When compared with the latter, triangulation engages space in a very different way. A coordinate system has already addressed all possible points in space and has, thus, covered space with an abstract, invisible layer. Triangulation, on the other hand, opens up space as it proceeds. Space that is not addressed remains unknown in a deeper sense.

Pixel versus vector drawings can illustrate this. In a pixel drawing, a surface is represented by x times y pixels. Even if an area is not important, it will always be represented by one or more pixels with an associated value. A vector drawing, on the other hand, references only those elements that are relevant. No information is stored for areas of no relevance, which usually results in smaller vector drawing files.

Triangulation develops a space producing figures.

Actual triangulation

When a real site is measured and triangulation is used to represent it, actual triangulation happens.

Historically, the best examples consist of geodesic surveys, such as the nineteenth-century ‘Principal Triangulation of Great Britain. These surveys use a baseline between two initial points, which can be measured physically, using a chain, for example. Using this baseline, the location of a third point can be measured optically. The lengths of the baseline and the two angles at the beginning and end of the baseline, which are determined by sight, are sufficient for the construction of the third point in relation to the first two. Using the third point further triangulations can take place and a triangulation network can be constructed that covers whole countries, or, rather, has helped constitute those countries in the first place.

The figure above illustrates the way in which I have been reconstructing sites using distances only. This is easier for smaller sites where distances can be measured; it is impossible for larger sites where the angles are all that can be measured (last slide).

On the right is the tool that I built to measure distances in paces.

Below is a reconstruction using a drafting compass.

And here is a lines-only version:

Apparent triangulation

Not everything that looks like a triangulation actually is one. Often measurement systems return x, y, z coordinates from points.

Using this data, I can pretend to use triangulation, which will give me the directed line pattern as the basis for a figure, but which will have been constructed very differently.

In apparent triangulations, the body is somewhat detached from the drawing.

Below is a frame from Rebody that is made using apparent triangulation.


Triangulation in research methodology

The notion of triangulation has been applied to research methodology. It is meant to indicate that more than one method may be used to identify an epistemic object.

However, for this to work, one needs to assume object 1 (resultant from method 1) to be identical with object 2 (resultant from method 2), and so on. This is highly problematic since the identity of the object is either an assumption or a higher view of the methods needed to make them comparable, conflating their potentially radical difference.

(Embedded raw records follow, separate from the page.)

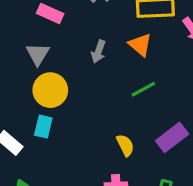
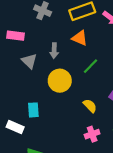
gray triangle: (38, 54) -> (29, 61), moved
yellow circle: (50, 90) -> (60, 81), moved

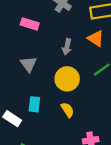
gray triangle: (29, 61) -> (29, 64), moved
yellow semicircle: (90, 106) -> (67, 110), moved

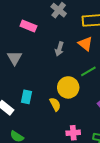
gray triangle: (29, 64) -> (15, 58), moved
yellow circle: (67, 79) -> (68, 87), moved

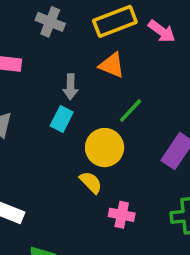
cyan rectangle: (26, 97) -> (62, 119), moved, turned 32
pink cross: (73, 133) -> (122, 215), moved, turned 32

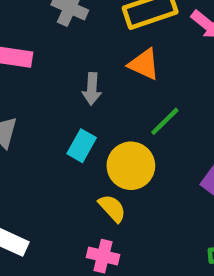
cyan rectangle: (62, 119) -> (82, 146), moved
pink cross: (122, 215) -> (103, 256), moved

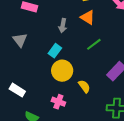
yellow circle: (131, 166) -> (62, 71), moved
yellow semicircle: (112, 208) -> (84, 86), moved

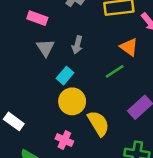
orange triangle: (88, 17) -> (129, 47), moved
gray triangle: (20, 40) -> (45, 48), moved
yellow semicircle: (84, 86) -> (98, 123), size x1.5

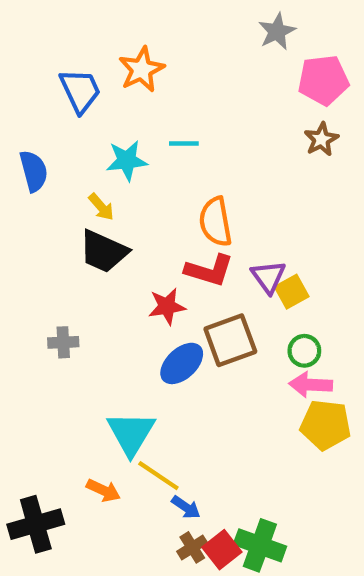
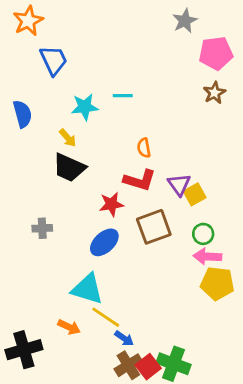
orange star: (142, 70) -> (28, 21), moved
orange semicircle: (216, 222) -> (144, 148), size x0.6
blue ellipse: (182, 363) -> (104, 242), moved
cyan triangle: (131, 433) -> (87, 289), turned -44
brown cross: (192, 547) -> (128, 365), size x1.4

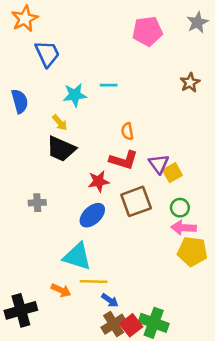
gray star: (185, 21) -> (197, 22), moved
pink pentagon: (216, 53) -> (147, 31), moved
yellow line: (106, 317) -> (94, 282), turned -32

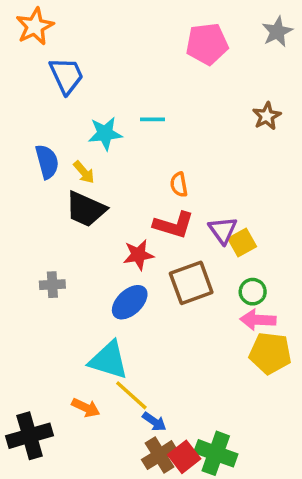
blue semicircle: (20, 101) -> (47, 162), moved
yellow line: (94, 282) -> (131, 395), turned 40

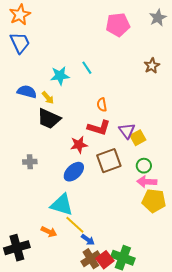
blue trapezoid: (66, 76) -> (20, 43), moved
cyan line: (153, 119) -> (87, 68), turned 56
blue semicircle: (47, 162) -> (27, 92), turned -60

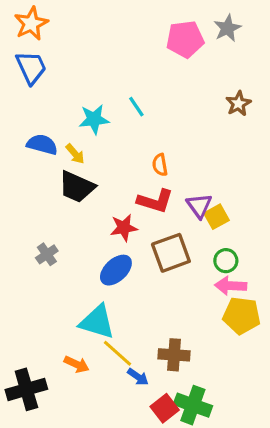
gray star: (158, 18) -> (227, 28), moved
gray cross: (30, 162) -> (47, 254), turned -32
brown cross: (91, 259) -> (174, 355), moved, turned 36

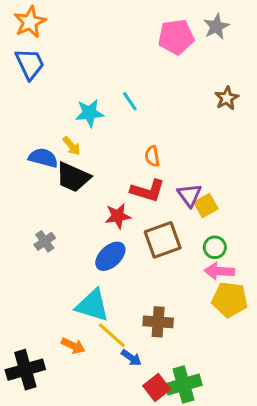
blue semicircle: (42, 144) -> (43, 158), moved
brown cross: (174, 355) -> (158, 322), moved
green cross: (193, 405) -> (183, 385), turned -36

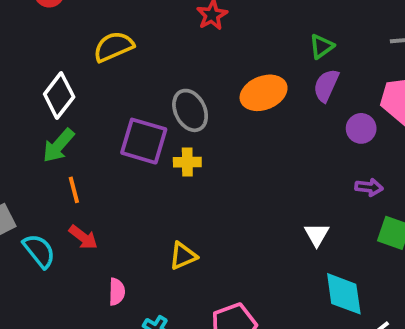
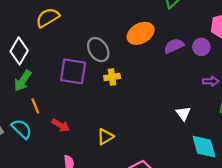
purple semicircle: (326, 85) -> (174, 46), moved, turned 48
yellow cross: (187, 162) -> (112, 77), moved
red arrow: (83, 237) -> (61, 125), moved
cyan semicircle: (39, 251) -> (22, 129), moved

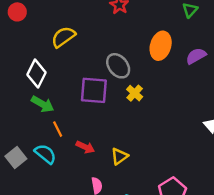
orange ellipse: (141, 33) -> (161, 46), turned -40
yellow cross: (112, 77) -> (135, 93), turned -35
green arrow: (23, 81) -> (43, 104), turned -90
yellow triangle: (105, 137) -> (119, 156), moved

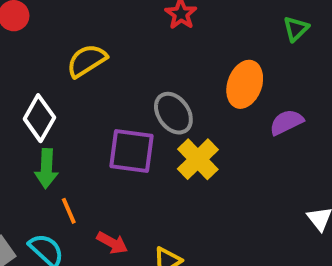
purple semicircle: (196, 56) -> (286, 122), moved
yellow cross: (135, 93) -> (198, 159), size x1.5
green arrow: (43, 104) -> (46, 169), turned 60

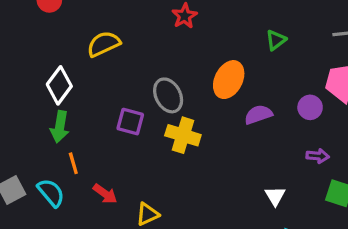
purple square: (132, 151) -> (130, 122), size x0.7
yellow cross: (198, 159) -> (183, 135), turned -36

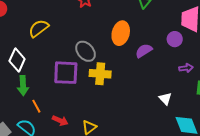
purple square: (130, 122) -> (66, 73), size x1.5

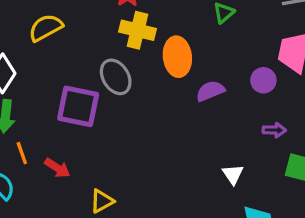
orange ellipse: (121, 33) -> (177, 57), turned -30
yellow cross: (100, 74) -> (138, 30), moved
red arrow: (60, 121) -> (57, 168), moved

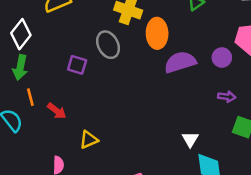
purple semicircle: (210, 91) -> (180, 62), size x1.4
purple square: (78, 106) -> (77, 65), size x0.6
white triangle: (233, 174) -> (190, 139), moved

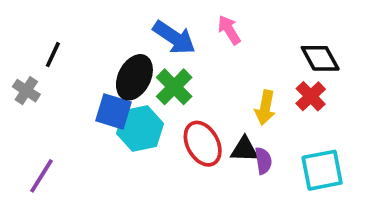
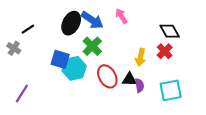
black line: (53, 55) -> (28, 29), turned 32
black ellipse: (134, 77) -> (71, 23), moved

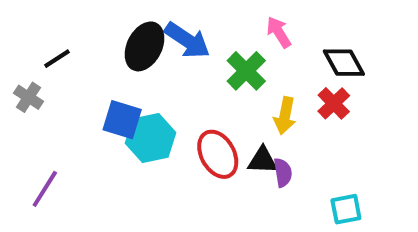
pink arrow: (121, 16) -> (279, 32), moved
green cross: (92, 46) -> (246, 71), moved
cyan square: (171, 90) -> (346, 209), moved, size x0.7

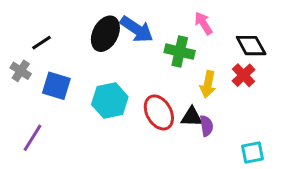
green cross: (246, 71) -> (180, 52), turned -32
blue square: (122, 120) -> (56, 86), moved

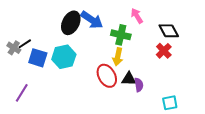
black line: (41, 43) -> (25, 44), moved
yellow arrow: (208, 84) -> (118, 57), moved
cyan hexagon: (110, 101) -> (64, 57), moved

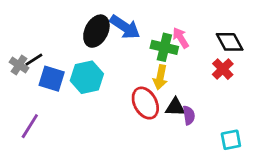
pink arrow: (137, 16) -> (181, 38), moved

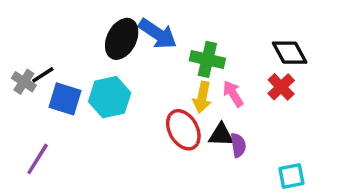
pink arrow: (181, 38) -> (233, 94), moved

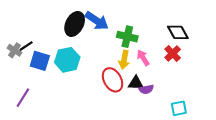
purple semicircle: (238, 145) -> (146, 89), turned 88

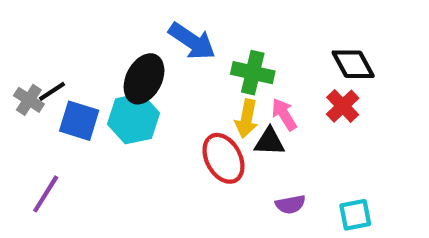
black ellipse: (75, 24) -> (144, 79), moved
black triangle: (136, 83) -> (269, 142), moved
purple semicircle: (146, 89) -> (290, 204), moved

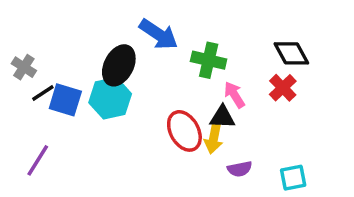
black line: (52, 91) -> (43, 93), moved
gray cross: (29, 100) -> (24, 67), moved
yellow arrow: (246, 119) -> (214, 138), moved

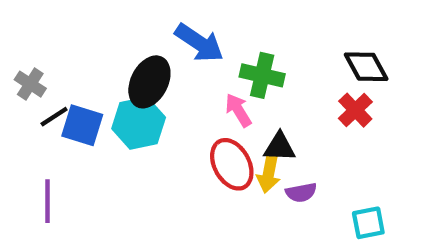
pink arrow: (234, 95) -> (238, 110), moved
purple line: (38, 160) -> (48, 201), turned -32
purple semicircle: (240, 169) -> (301, 192), moved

The point that is constructed when two lines meet or when two methods create an object is an idealisation.



Read more in: Michael Schwab, ‘Drawing the Trans-body’

Application of the Triangulation Drawing Algorithm for Place Roger Priou-Valjean, a drawing published in my book Paris:

Green = first set of three measurements; yellow = second set of three measurements; red = third set of three measurements, and so on, resulting in the drawing on the left.

Paris Drawings Method
The basic rules are:

  1. The arbitrary identification of a group of trees within a city space.
  2. A visual study of that group and the surrounding architectural space, which leads to an arbitrary decision about the tree from which to start the measurement of the group.
  3. A set of three measurements to the three trees standing closest to the first tree.
  4. Another set of three measurements to the trees standing closest to the second tree (the tree closest to the first tree) excluding the measurement to the first tree, as this distance has been measured before.
  5. The continual reapplication of rule 4 until all trees within the group have been measured against their three closest neighbours, providing that no distance was measured twice.
  6. The reconstruction of the group on paper.

The extended rules are:

  1. If a set of three measurements is not sufficient to develop the whole of the group from the initial tree, choose another starting tree.
  2. If no tree of the group as initial tree allows for the construction of the group within three measurements, extend the amount of measurements taken per tree to four.
  3. If the number of measurements per tree is not sufficient, repeat rule (a) with one more measurement and so on until the whole group can be developed using N measurements.

N is the minimum number of measurements per tree necessary for the development of the entire group. N designates the order in which a particular drawing has been executed.
Schwab, Michael, Paris (London: Copy Press, 2008), 16–17.